Another nice touch in Hey is a feature called clippings. When you see something you like in an email, you can highlight it and it will be added to a collection of other highlights that you can view at any time. (Think of Kindle highlights, but for email.) It's not something you couldn't do in a simple text file, but I can see that it will be a nice archive for digital pack rates – especially for those who have a lot Read newsletters in your inboxes. Or you can just use it to quickly access confirmation numbers and other useful details.

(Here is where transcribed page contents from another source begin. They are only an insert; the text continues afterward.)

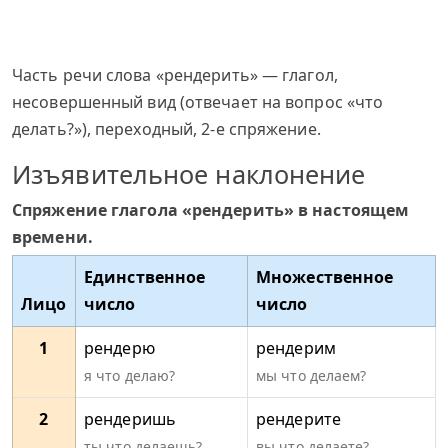
Часть речи слова «рендерить» — глагол,
несовершенный вид (отвечает на вопрос «что
делать?»), переходный, 2-е спряжение.
Изъявительное наклонение
Спряжение глагола «рендерить» в настоящем
времени.
Единственное
Множественное
Лицо
число
число
1
рендерю
рендерим
я что делаю?
мы что делаем?
2
рендеришь
рендерите
ты что делаешь?
вы что делаете?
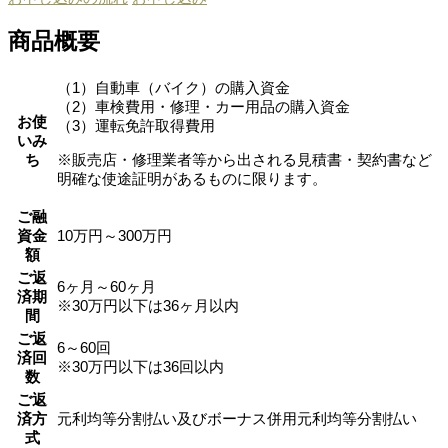
商品概要
（1）自動車（バイク）の購入資金
（2）車検費用・修理・カー用品の購入資金
お使
（3）運転免許取得費用
いみ
ち
※販売店・修理業者等から出される見積書・契約書など
明確な使途証明があるものに限ります。
ご融
資金
10万円～300万円
額
ご返
6ヶ月～60ヶ月
済期
※30万円以下は36ヶ月以内
間
ご返
6～60回
済回
※30万円以下は36回以内
数
ご返
済方
元利均等分割払い及びボーナス併用元利均等分割払い
式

Since Hey is an email platform and not just a new interface for Gmail or Exchange, Hey can do other weird and powerful things too. For example, you can merge different email threads into one to make browsing easier. (This does not affect how the recipient will end up viewing the email.) You can also change the subject line of an email to one that is more useful to you, without changing it for the person you correspond with.
"Most apps think they're the center of the world."
Hey has other opinions. It blocks all tracking pixels and disables read receipts and other monitoring functions. It will insist that you use two-factor authentication, for example – and also via the QR code. none of this insecure SMS business. You can try it before charging, but only for 14 days. The apps will not notify you of new emails at all unless you tell them to do so. Hey is generally so skeptical about the idea of emails that you need to enable notifications per sender.
"Most apps believe that they are the center of the world. They are the most important thing in the world. They have to push everything towards you," says Fried. "We are not that important."
Hey is not the first independent email platform since Gmail. ProtonMail, for example, has been open to the public since 2016. Silicon Valley was recently excited about Superhuman, a $ 30 monthly service that uses Gmail's servers to provide a fast, alternate user interface. (After six years it is still in closed beta, which confirms the idea that it is a country club for the most important emailers in business.)
Hey is cheaper than Superhuman, but much more expensive than a Gmail or Outlook.com account. And as unwieldy as these giants are, they also have developer ecosystems full of extensions that can replicate various aspects of Hey's offering. You can also choose one of many services that re-sketch Outlook or Gmail, e.g. B. Mailplane, Airmail or Newton (no relationship to the author).
But I'm not sure if any of them fit Hey because of their boldness. Basecamp has only 56 employees and in two years they have launched an email platform and created six native clients – iOS, Android, Web, Mac, Windows and Linux. After frequent advertising by Fried and his co-founder David Heinemeier Hansson – they have more than 650,000 Twitter followers – more than 50,000 people have joined a waiting list to try Hey. Over the next few weeks, people will be removed from the waiting list to use them.
"It's the most ambitious thing we've ever done."
Fried has no illusions that he will destroy Gmail. "It's the most ambitious thing we've ever done," he says. "And I would also say that the stupidest thing we have ever done – in the most positive sense of the word. We only say that we want to offer an alternative. We want to do some things that we think must be done in order to E -Mail to solve. "
In contrast to most of the founders I spoke to, Fried is happy when Hey can attract 100,000 customers. A corporate version will be released later, with features for teams, and could help Hey grow beyond an initial audience of base camp cultists and productivity nerds.
In the meantime, Hey is giving email users new ideas everywhere. And there is something the technology giants that they urgently need: competition.